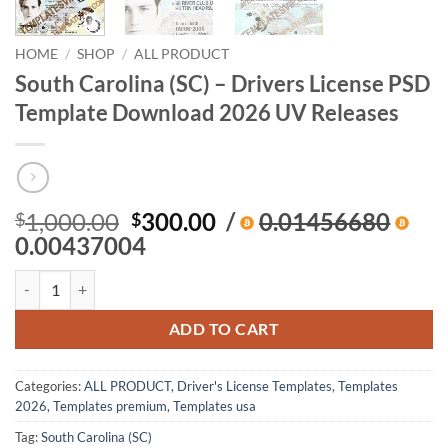
HOME
/
SHOP
/
ALL PRODUCT
South Carolina (SC) – Drivers License PSD
Template Download 2026 UV Releases
Original
Current
1,000.00
300.00
/
0.01456680
$
$
price
price
0.00437004
was:
is:
South Carolina (SC) – Drivers License PSD Template Download 2026 U
$1,000.00.
$300.00.
ADD TO CART
Categories:
ALL PRODUCT
,
Driver's License Templates
,
Templates
2026
,
Templates premium
,
Templates usa
Tag:
South Carolina (SC)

□ □ □ □ □ □ □

### TASK DESCRIPTION
A faithful copy of all the lines above is needed, with the pictures omitted.

### FINISHED TASK
HOME
/
SHOP
/
ALL PRODUCT
South Carolina (SC) – Drivers License PSD
Template Download 2026 UV Releases
Original
Current
1,000.00
300.00
/
0.01456680
$
$
price
price
0.00437004
was:
is:
South Carolina (SC) – Drivers License PSD Template Download 2026 U
$1,000.00.
$300.00.
ADD TO CART
Categories:
ALL PRODUCT
,
Driver's License Templates
,
Templates
2026
,
Templates premium
,
Templates usa
Tag:
South Carolina (SC)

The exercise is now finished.